One year of follow-up data were collected, included patient demographics, visual analog scale (VAS) scores, laterality, office visits, amount of expansion, number of times to full expansion and amount of narcotics used. Mean follow-up was 23.4 months.

The researchers found no significant difference between initial fill and expander sizes between the groups. Additionally, complication rates for seroma, infection, skin necrosis, expander loss and hematoma did not vary.

Although there was no significant difference observed for narcotic use within the first 3 days following surgery, the researchers observed the use of oxycodone and valium was significantly less in the neurotoxin group from day 7 to day 45, but not for the use of oral NSAIDS. The neurotoxin group was also observed to have a greater volume of expansion per visit compared with the placebo group.

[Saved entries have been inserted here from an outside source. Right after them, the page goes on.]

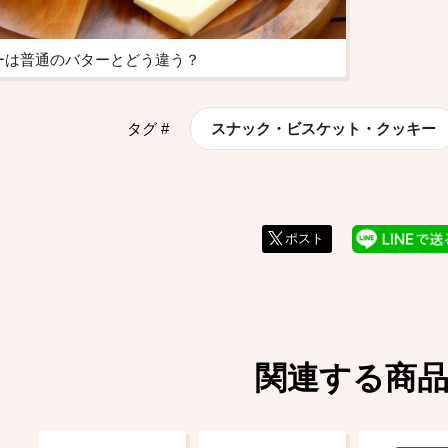
ーは普通のバターとどう違う？
タグ #
スナック・ビスケット・クッキー
ポスト
関連する商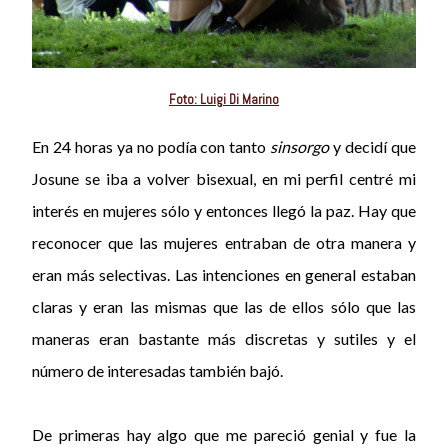
Foto: Luigi Di Marino
En 24 horas ya no podía con tanto
sinsorgo
y decidí que
Josune se iba a volver bisexual, en mi perfil centré mi
interés en mujeres sólo y entonces llegó la paz. Hay que
reconocer que las mujeres entraban de otra manera y
eran más selectivas. Las intenciones en general estaban
claras y eran las mismas que las de ellos sólo que las
maneras eran bastante más discretas y sutiles y el
número de interesadas también bajó.
De primeras hay algo que me pareció genial y fue la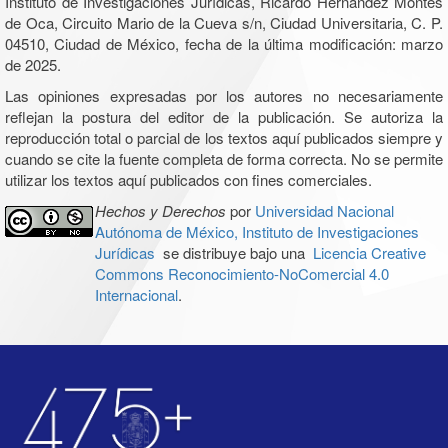
Instituto de Investigaciones Jurídicas, Ricardo Hernández Montes
de Oca, Circuito Mario de la Cueva s/n, Ciudad Universitaria, C. P.
04510, Ciudad de México, fecha de la última modificación: marzo
de 2025.
Las opiniones expresadas por los autores no necesariamente
reflejan la postura del editor de la publicación. Se autoriza la
reproducción total o parcial de los textos aquí publicados siempre y
cuando se cite la fuente completa de forma correcta. No se permite
utilizar los textos aquí publicados con fines comerciales.
Hechos y Derechos
por
Universidad Nacional
Autónoma de México, Instituto de Investigaciones
Jurídicas
se distribuye bajo una
Licencia Creative
Commons Reconocimiento-NoComercial 4.0
Internacional
.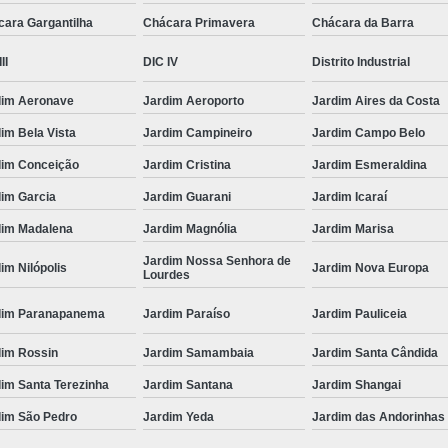
cara Gargantilha
Chácara Primavera
Chácara da Barra
II
DIC IV
Distrito Industrial
dim Aeronave
Jardim Aeroporto
Jardim Aires da Costa
im Bela Vista
Jardim Campineiro
Jardim Campo Belo
dim Conceição
Jardim Cristina
Jardim Esmeraldina
dim Garcia
Jardim Guarani
Jardim Icaraí
dim Madalena
Jardim Magnólia
Jardim Marisa
Jardim Nossa Senhora de
im Nilópolis
Jardim Nova Europa
Lourdes
dim Paranapanema
Jardim Paraíso
Jardim Pauliceia
dim Rossin
Jardim Samambaia
Jardim Santa Cândida
im Santa Terezinha
Jardim Santana
Jardim Shangai
dim São Pedro
Jardim Yeda
Jardim das Andorinhas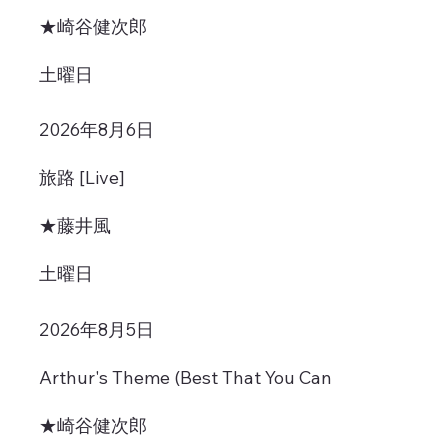
★崎谷健次郎
土曜日
2026年8月6日
旅路 [Live]
★藤井風
土曜日
2026年8月5日
Arthur's Theme (Best That You Can
★崎谷健次郎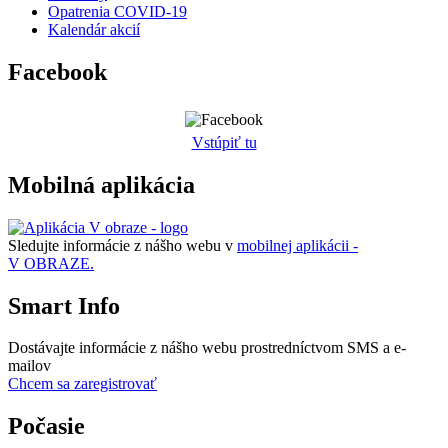
Opatrenia COVID-19
Kalendár akcií
Facebook
Vstúpiť tu
Mobilná aplikácia
Sledujte informácie z nášho webu v
mobilnej aplikácii -
V OBRAZE.
Smart Info
Dostávajte informácie z nášho webu prostredníctvom SMS a e-
mailov
Chcem sa zaregistrovať
Počasie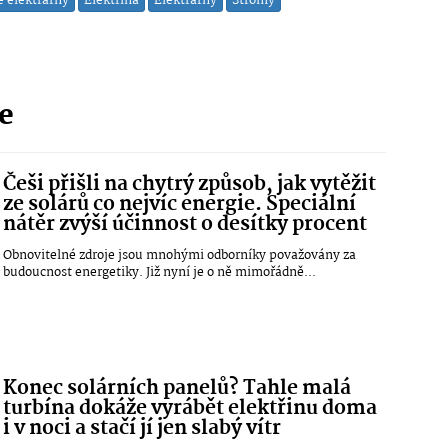
é elektrárny
Elektřina
Elektrárny
Stromy
ie
Češi přišli na chytrý způsob, jak vytěžit
ze solárů co nejvíc energie. Speciální
nátěr zvýší účinnost o desítky procent
Obnovitelné zdroje jsou mnohými odborníky považovány za
budoucnost energetiky. Již nyní je o ně mimořádně...
Konec solárních panelů? Tahle malá
turbína dokáže vyrábět elektřinu doma
i v noci a stačí jí jen slabý vítr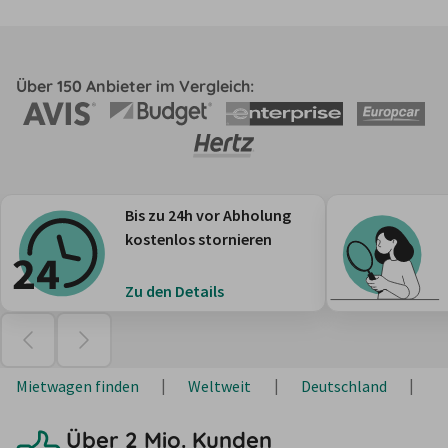
Über 150 Anbieter im Vergleich:
Bis zu 24h vor Abholung
kostenlos stornieren
Zu den Details
Mietwagen finden
Weltweit
Deutschland
B
Über 2 Mio. Kunden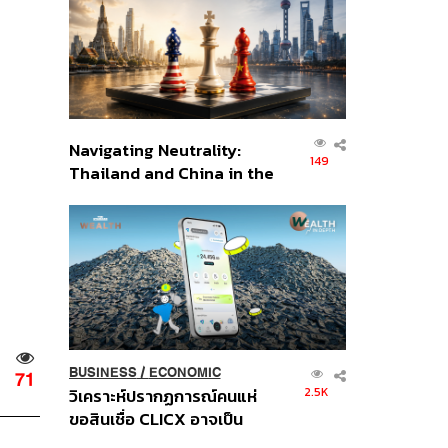
อินโดนีเซีย
Navigating Neutrality:
149
Thailand and China in the
Age of a New Global
Order
BUSINESS
/
ECONOMIC
71
2.5K
วิเคราะห์ปรากฏการณ์คนแห่
ขอสินเชื่อ CLICX อาจเป็น
เพียงยอดภูเขาน้ำแข็ง ของ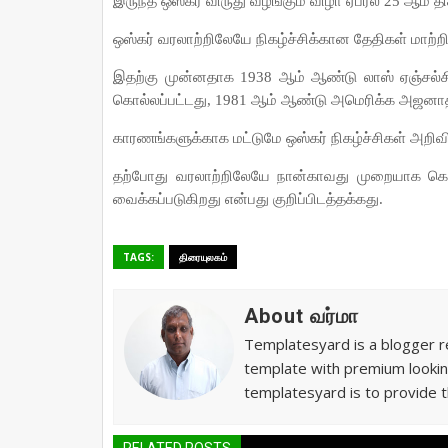
இருந்த ஒஸ்கர் விருது வழங்கும் விழா ஏப்ரல் 25 ஆம் திக
ஒஸ்கர் வரலாற்றிலேயே நிகழ்ச்சிக்கான தேதிகள் மாற்ற
இதற்கு முன்னதாக 1938 ஆம் ஆண்டு லாஸ் ஏஞ்சல்சி
கொல்லப்பட்டது, 1981 ஆம் ஆண்டு அமெரிக்க அஜனாதி
காரணங்களுக்காக மட்டுமே ஒஸ்கர் நிகழ்ச்சிகள் அறிவிக்
தற்போது வரலாற்றிலேயே நான்காவது முறையாக கொ
வைக்கப்படுகிறது என்பது குறிப்பிடத்தக்கது.
TAGS:
திரையுலகம்
About வர்மா
Templatesyard is a blogger re
template with premium lookin
templatesyard is to provide t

The neurotoxin group’s mean number of fills was 2.2 and the mean volume per fill was 98 cc to reach final expansion vs. 5.8 fills of 54 cc in the placebo group.

Overall, use of onabotulinumtoxinA shortened the time necessary to complete the expansion phase of breast reconstruction, while providing less pain to the patient after day 7, according to the researchers. - by Abigail Sutton

Disclosures: Gabriel reports he is a consultant for Allergan and Acelity. Please see the full study for a list of all other authors’ relevant financial disclosures.